On one hand, I do kind of feel like, “Welcome to PC gaming,” since digital has been the norm for a long time. If you’re into PC games, you’ve probably been predominantly digital for a long, long time whether or not Steam is your personal state capital. Done well, it’s actually a pretty great experience–but it’s always predicated on access. That is to say, we should get on our knees and thank Gabe and company for not being an evil monopoly rather than a mostly benevolent one.

On the other hand, I think we do lose a bit of something. The secondary market matters to some people, but is overrated IMHO. Those who suffer most will be those who need to trade in old games in order to afford new games, those who make their living selling and trading games. But we’ve known GameStop is probably a future Best Buy or Tower Records. It’s not a question of if, but when. I actually don’t mind physical games: I mind updating physical games. As I get older, one of the things that irks me is the broken release state.

See, when I was a kid, games came on a cartridge, and if you had a broken launch, you were probably going to go out of business sitting on 50,000 useless ROMs or hoping those chips were electrically erasable only to learn what mask ROM actually meant on the invoice sheet 😂. By contrast, today, folks like CD Projekt Red I think deserve great props because while they had an absolute shit-show launch, unlike many they have actually stuck around and maintained their games. Games come out all the time riddled with deal breaking problems, and if we’re lucky, the major ones get fixed or well known enough to avoid.

Something that always sucked about PC gaming was patch maintenance. You have the disc, you put it in the closet, but ahh crap where did you put the CD-R with the patch and map files to play online or fix random crashes, or other stuff?
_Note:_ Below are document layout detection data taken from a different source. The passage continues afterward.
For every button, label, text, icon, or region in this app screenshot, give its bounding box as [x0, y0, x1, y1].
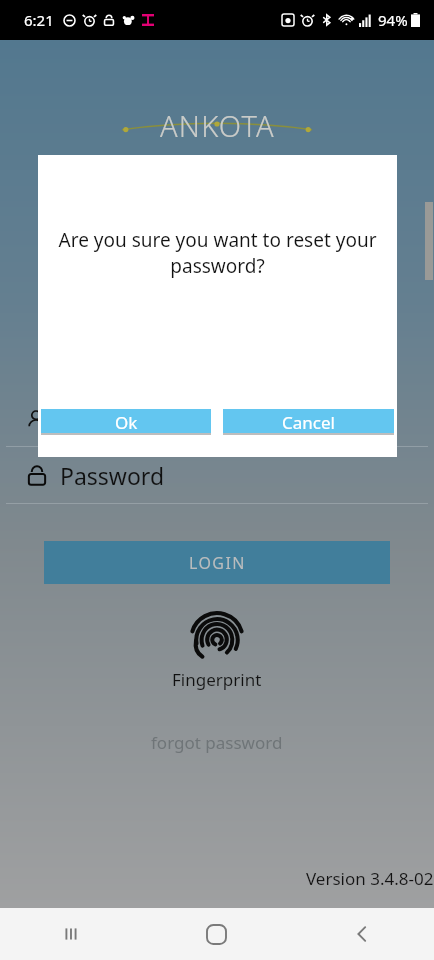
staticText: sample.user: [58, 407, 174, 434]
staticText: Are you sure you want to reset your pass…: [56, 227, 379, 279]
staticText: ANKOTA: [160, 106, 275, 145]
button[interactable]: forgot password: [0, 727, 434, 758]
button[interactable]: Cancel: [223, 409, 394, 435]
staticText: LOGIN: [189, 552, 246, 574]
staticText: 6:21: [24, 10, 54, 30]
button[interactable]: Ok: [41, 409, 211, 435]
staticText: Version 3.4.8-02: [306, 867, 434, 890]
staticText: Fingerprint: [172, 668, 262, 691]
staticText: forgot password: [151, 731, 283, 754]
staticText: Cancel: [282, 411, 335, 434]
button[interactable]: sample.user: [0, 394, 434, 446]
staticText: Ok: [115, 411, 138, 434]
staticText: Password: [60, 460, 165, 491]
button[interactable]: Fingerprint: [0, 604, 434, 695]
button[interactable]: Recents: [0, 908, 144, 960]
staticText: 94%: [378, 10, 408, 30]
button[interactable]: Back: [289, 908, 434, 960]
button[interactable]: LOGIN: [44, 541, 390, 584]
button[interactable]: Password: [0, 447, 434, 503]
button[interactable]: Home: [144, 908, 289, 960]
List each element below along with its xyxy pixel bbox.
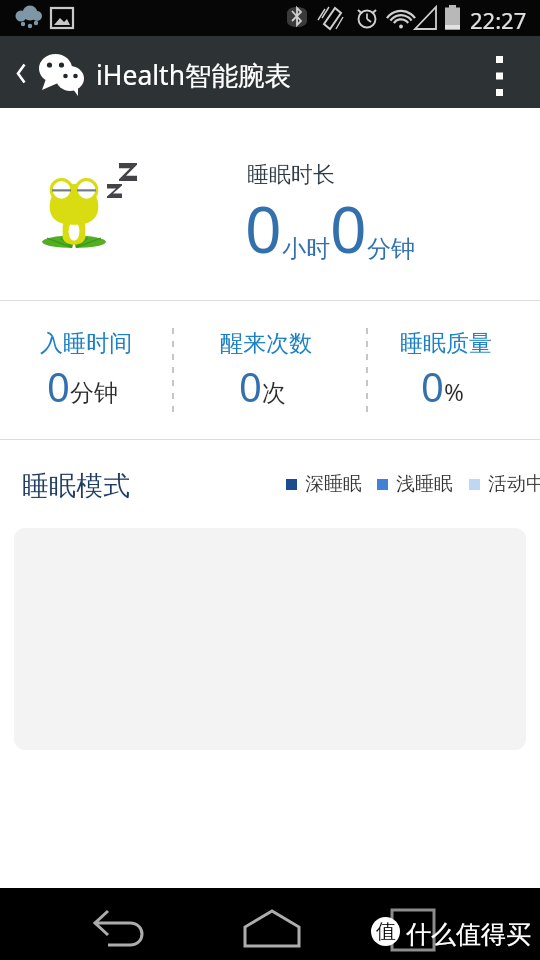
button[interactable]: Back — [86, 902, 150, 946]
staticText: 睡眠模式 — [22, 469, 130, 503]
button[interactable]: 入睡时间 — [0, 301, 180, 439]
staticText: 0 — [239, 359, 262, 413]
staticText: 0 — [330, 185, 367, 272]
staticText: 0 — [47, 359, 70, 413]
staticText: iHealth智能腕表 — [96, 57, 292, 93]
staticText: 深睡眠 — [305, 472, 362, 496]
staticText: % — [444, 375, 464, 408]
staticText: 值 — [376, 919, 396, 944]
button[interactable]: 醒来次数 — [180, 301, 360, 439]
staticText: 次 — [262, 378, 286, 408]
staticText: 浅睡眠 — [396, 472, 453, 496]
staticText: 醒来次数 — [220, 329, 312, 358]
staticText: 0 — [421, 359, 444, 413]
staticText: 活动中 — [488, 472, 540, 496]
staticText: 分钟 — [70, 378, 118, 408]
staticText: 小时 — [282, 234, 330, 264]
button[interactable]: More options — [476, 36, 524, 108]
staticText: 睡眠质量 — [400, 329, 492, 358]
button[interactable]: 睡眠质量 — [360, 301, 540, 439]
staticText: 入睡时间 — [40, 329, 132, 358]
staticText: 睡眠时长 — [247, 161, 335, 189]
staticText: 什么值得买 — [406, 919, 531, 950]
staticText: 22:27 — [470, 5, 527, 35]
button[interactable]: Recent apps — [384, 902, 440, 946]
button[interactable]: Home — [238, 902, 302, 946]
button[interactable]: Back — [0, 36, 40, 108]
staticText: 0 — [245, 185, 282, 272]
staticText: 分钟 — [367, 234, 415, 264]
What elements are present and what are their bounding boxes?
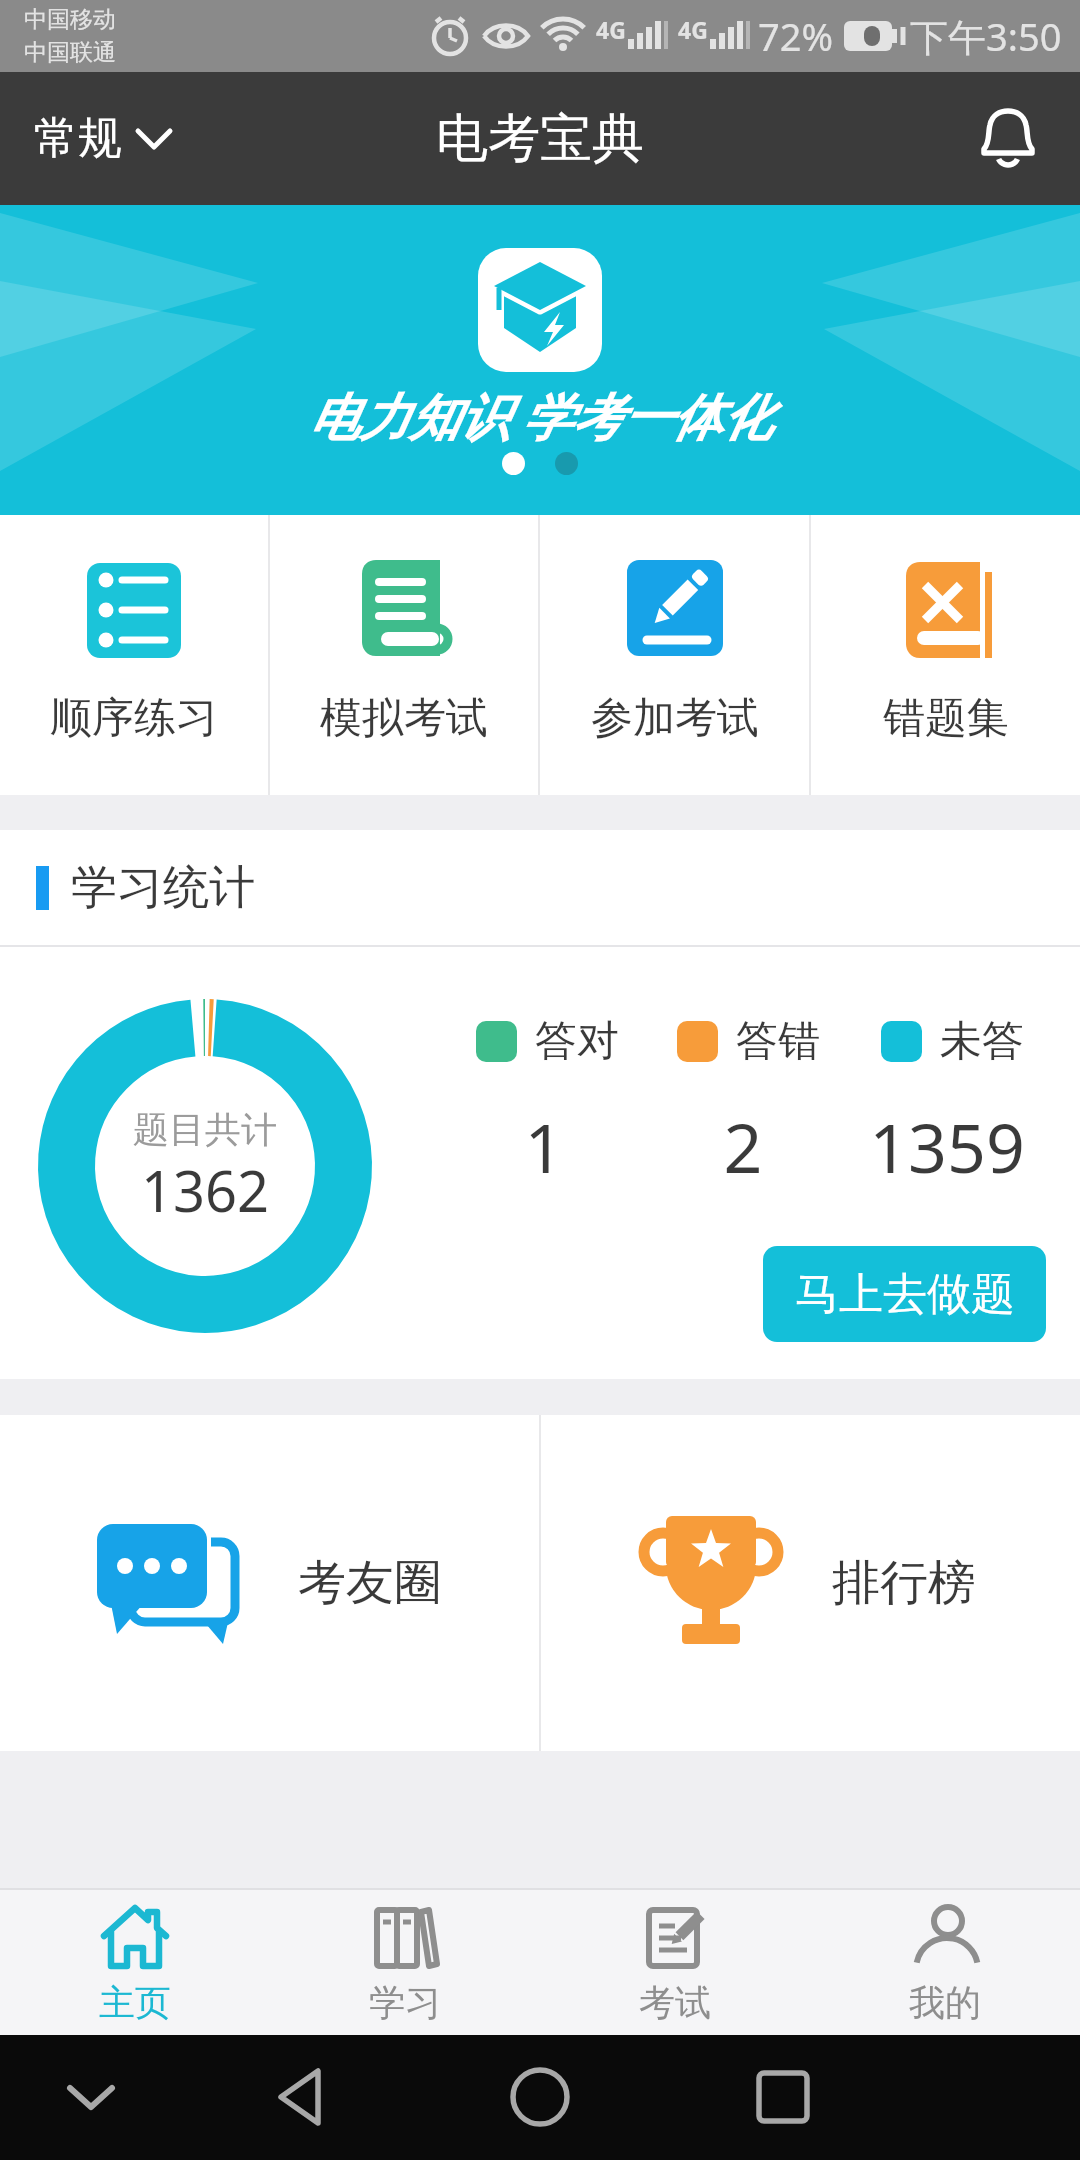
staticText: 72%	[758, 10, 834, 62]
button[interactable]: 错题集	[811, 515, 1080, 795]
button[interactable]: 考友圈	[0, 1415, 539, 1751]
staticText: 2	[663, 1100, 823, 1193]
button[interactable]	[976, 107, 1040, 171]
button[interactable]: 学习	[270, 1890, 540, 2035]
staticText: 学习	[369, 1980, 441, 2025]
button[interactable]: 常规	[34, 111, 172, 166]
button[interactable]: 参加考试	[540, 515, 809, 795]
staticText: 电考宝典	[436, 106, 644, 172]
staticText: 中国联通	[24, 38, 116, 67]
button[interactable]: 模拟考试	[270, 515, 538, 795]
button[interactable]	[490, 2063, 590, 2133]
staticText: 未答	[940, 1015, 1024, 1068]
staticText: 考试	[639, 1980, 711, 2025]
staticText: 主页	[99, 1980, 171, 2025]
staticText: 答错	[736, 1015, 820, 1068]
button[interactable]: 顺序练习	[0, 515, 268, 795]
button[interactable]	[733, 2063, 833, 2133]
button[interactable]: 主页	[0, 1890, 270, 2035]
button[interactable]	[255, 2063, 355, 2133]
staticText: 题目共计	[133, 1107, 277, 1152]
staticText: 下午3:50	[910, 10, 1062, 62]
staticText: 1	[464, 1100, 624, 1193]
button[interactable]: 排行榜	[541, 1415, 1080, 1751]
staticText: 模拟考试	[320, 692, 488, 745]
staticText: 错题集	[883, 692, 1009, 745]
button[interactable]	[40, 2063, 140, 2133]
staticText: 4G	[678, 14, 708, 45]
staticText: 常规	[34, 111, 122, 166]
staticText: 参加考试	[591, 692, 759, 745]
staticText: 电力知识 学考一体化	[309, 382, 772, 450]
staticText: 答对	[535, 1015, 619, 1068]
button[interactable]: 我的	[810, 1890, 1080, 2035]
staticText: 排行榜	[832, 1553, 976, 1613]
button[interactable]: 马上去做题	[763, 1246, 1046, 1342]
button[interactable]: 考试	[540, 1890, 810, 2035]
staticText: 学习统计	[71, 859, 255, 917]
staticText: 1359	[847, 1100, 1047, 1193]
staticText: 4G	[596, 14, 626, 45]
staticText: 我的	[909, 1980, 981, 2025]
staticText: 中国移动	[24, 5, 116, 38]
staticText: 1362	[141, 1152, 270, 1228]
staticText: 考友圈	[298, 1553, 442, 1613]
staticText: 马上去做题	[795, 1267, 1015, 1322]
staticText: 顺序练习	[50, 692, 218, 745]
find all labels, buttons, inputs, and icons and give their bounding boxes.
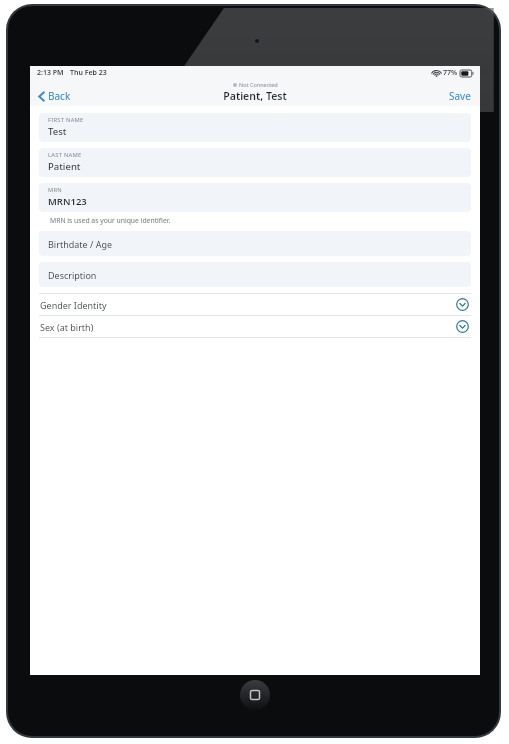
staticText: MRN is used as your unique identifier.: [50, 216, 171, 225]
staticText: Test: [48, 125, 67, 138]
staticText: 77%: [443, 68, 458, 78]
staticText: Patient: [48, 160, 81, 173]
staticText: FIRST NAME: [48, 116, 84, 124]
other: Expand Sex (at birth): [456, 320, 469, 333]
staticText: Patient, Test: [223, 89, 287, 103]
button[interactable]: MRN: [39, 183, 471, 212]
staticText: LAST NAME: [48, 151, 82, 159]
staticText: Save: [449, 89, 471, 103]
button[interactable]: Gender Identity: [39, 294, 471, 315]
button[interactable]: LAST NAME: [39, 148, 471, 177]
staticText: Not Connected: [239, 81, 278, 88]
staticText: MRN: [48, 186, 63, 194]
staticText: Description: [48, 269, 97, 281]
staticText: Sex (at birth): [40, 321, 94, 333]
button[interactable]: Back: [36, 88, 73, 104]
button[interactable]: Sex (at birth): [39, 316, 471, 337]
staticText: MRN123: [48, 195, 87, 208]
other: Expand Gender Identity: [456, 298, 469, 311]
button[interactable]: FIRST NAME: [39, 113, 471, 142]
button[interactable]: Description: [39, 262, 471, 287]
staticText: 2:13 PM: [37, 68, 64, 78]
button[interactable]: Birthdate / Age: [39, 231, 471, 256]
staticText: Back: [48, 89, 71, 103]
staticText: Birthdate / Age: [48, 238, 112, 250]
staticText: Thu Feb 23: [70, 68, 107, 78]
button[interactable]: Save: [446, 88, 474, 104]
staticText: Gender Identity: [40, 299, 107, 311]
Those issues only became more critical over time as games become increasingly less “complete” at launch.

One of the reasons I never took strongly to modern consoles and physical media is the installation model. Back when games ran off the disc, I think it was a fair trade. You avoid the storage cost and slow-ass downloads of the era in favor of shuffling and storing media. Not a terrible deal, whether you prefer it or loath it, it’s a mostly fair trade. Then we reached the era where BD-ROMs at best included installation files to go on the console’s HDD just like the age of Windows 9x/XP gaming. More typically however, discs that were useless without downloading just as much data in updates or served as little more than a licensing token.

That’s why for example, most of my Xbox One games were purely digital. There was really no “real” point from the actual gameplay experience for the majority of games I played, the only real impact was having to have the disc in the drive for what was going to be a download anyway.

Nintendo’s Switch I think is a somewhat interesting middle ground, but one that will probably fade into obsolesce soon enough. Game cards of Nintendo’s own games largely run off card with updates stored locally, and most other vendors simple don’t give a fuck. If it costs $15 to produce a game card when you were already losing money off producing a $2 disc, folks don’t have to think hard about releasing digitally or code-in-a-box. I personally hate the concept of code-in-a-box, but understand the reasoning behind it.

The sad thing IMHO, is that we don’t take things to a logical next level. The problem with the Game Card model is that it doesn’t reflect how games are made anymore, just like the optical disc model–it doesn’t store updates. The only way to solve that is to make it field programmable, which like the issue of enough bandwidth to feed modern high end graphics, is best done with solid state memory. But we kinda miss the twisty point: the storage.

If we’re unwilling to pay for the storage capacity, the media is too expensive, and if we have to install locally, that storage capacity is just a net waste–a license key on a disc or card doesn’t solve real problems, not ones that can’t be solved digitally. You can create decent systems to move license keys between accounts, but it’s not in corporate interests. Being able to run a 200 GB video game off physical media small enough to worry about your three year old swallowing it, and not having to install all that crap to the console, now that is a harder problem to solve.

But I kind of wish we would solve that problem, or at least try to solve it. I would much rather swap a handful of memory cards or slot-able solid state drives than manage “Well, how much shit fits, and how much shit can I just redownload later.” That’s a problem we can sort of solve in modern environments, but isn’t being solved by physical media itself.